I had a chance a few weeks ago to lay out for the State Board of Education how I would deal with the state’s long term structural budget deficit. Here is the agenda I presented:
1. Restructuring the Michigan tax system so that it produces adequate revenue now and, most importantly, grows with the Michigan economy long term. That means increasing income taxes and expanding the sales tax to consumer services. It should be done in a way that eliminates the MBT surtax and possibly lowers other business taxes.
2. Restructuring state and local spending. The deficit Michigan faces is more structural, than cyclical. Although, the current great recession makes it much worse. Over the decade we have gotten poorer: falling from eighteenth to thirty seventh in per capita income. Getting poorer means you can afford fewer publicly funded service. No matter what you do with taxes, we need to cut low priority services and reduce compensation to state and local public employees and retirees. Hard to do, but essential.
3. But stopping there would not do much to grow the economy. If you only do items one and two you are managing decline: adjusting to the new realities of a low prosperity Michigan. That would be a big mistake. We need to pursue an agenda to recreate a high prosperity Michigan. That is where public investments come in. We need to do items one and two in a way that create enough revenue to invest in things like education and quality of place that are key to preparing, retaining and attracting talent. Talent is what matters most to recreating a high prosperity Michigan.

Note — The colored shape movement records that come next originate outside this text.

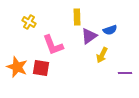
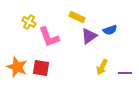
yellow rectangle: rotated 63 degrees counterclockwise
pink L-shape: moved 4 px left, 8 px up
yellow arrow: moved 12 px down
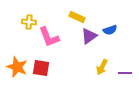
yellow cross: rotated 24 degrees counterclockwise
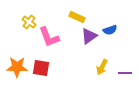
yellow cross: rotated 32 degrees clockwise
orange star: rotated 20 degrees counterclockwise
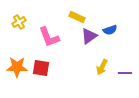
yellow cross: moved 10 px left; rotated 24 degrees clockwise
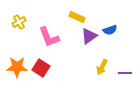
red square: rotated 24 degrees clockwise
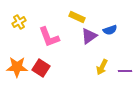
purple line: moved 2 px up
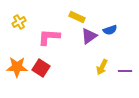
pink L-shape: rotated 115 degrees clockwise
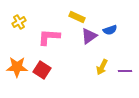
red square: moved 1 px right, 2 px down
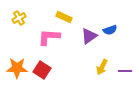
yellow rectangle: moved 13 px left
yellow cross: moved 4 px up
orange star: moved 1 px down
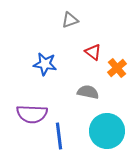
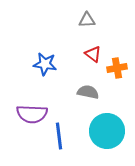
gray triangle: moved 17 px right; rotated 18 degrees clockwise
red triangle: moved 2 px down
orange cross: rotated 30 degrees clockwise
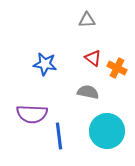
red triangle: moved 4 px down
orange cross: rotated 36 degrees clockwise
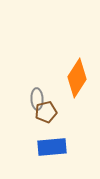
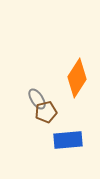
gray ellipse: rotated 30 degrees counterclockwise
blue rectangle: moved 16 px right, 7 px up
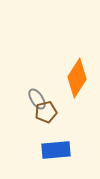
blue rectangle: moved 12 px left, 10 px down
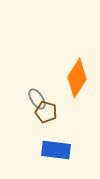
brown pentagon: rotated 30 degrees clockwise
blue rectangle: rotated 12 degrees clockwise
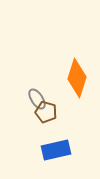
orange diamond: rotated 15 degrees counterclockwise
blue rectangle: rotated 20 degrees counterclockwise
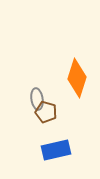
gray ellipse: rotated 25 degrees clockwise
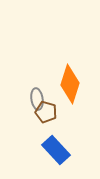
orange diamond: moved 7 px left, 6 px down
blue rectangle: rotated 60 degrees clockwise
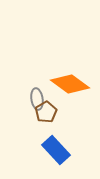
orange diamond: rotated 72 degrees counterclockwise
brown pentagon: rotated 25 degrees clockwise
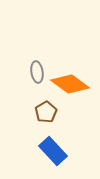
gray ellipse: moved 27 px up
blue rectangle: moved 3 px left, 1 px down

4. Increasing transportation taxes. Ultimately through a mileage tax. Combined with a restructuring of transportation priorities. Including fixing roads, rather than building new; quality transit systems in all our big metros; high speed rail; rail over trucks for freight movement and support for biking and walking as alternatives to driving. All are key amenities that will characterize successful new economy regions and states.
5. In terms of K-12 education we are having the wrong debates: more of the same vs. less of the same and charter vs. public. The key, at whatever funding level we decide on, is transforming teaching and learning so that it is aligned with the realities of a flattening world. All of education needs reinvention. Most important is to substantially increase the proportion of students who leave high school academically ready for higher education.
All five are politicly difficult. But this is one of those times that doing the difficult is required. We are on the wrong path. Our only chance for future prosperity is if we follow a new path.